Segment Start: DATA EXTRACT

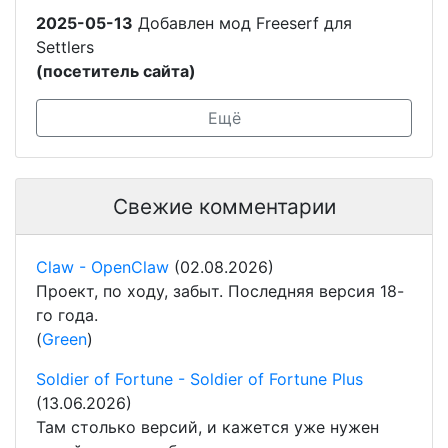
2025-05-13
Добавлен мод Freeserf для
Settlers
(посетитель сайта)
Ещё
Свежие комментарии
Claw - OpenClaw
(02.08.2026)
Проект, по ходу, забыт. Последняя версия 18-
го года.
(
Green
)
Soldier of Fortune - Soldier of Fortune Plus
(13.06.2026)
Там столько версий, и кажется уже нужен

Segment End: DATA EXTRACT

• **PROBLEM DETAILS**
In copying the listing, reproduce each line exactly and omit the pictures.

• **RESPONSE TO THIS EXERCISE**
2025-05-13
Добавлен мод Freeserf для
Settlers
(посетитель сайта)
Ещё
Свежие комментарии
Claw - OpenClaw
(02.08.2026)
Проект, по ходу, забыт. Последняя версия 18-
го года.
(
Green
)
Soldier of Fortune - Soldier of Fortune Plus
(13.06.2026)
Там столько версий, и кажется уже нужен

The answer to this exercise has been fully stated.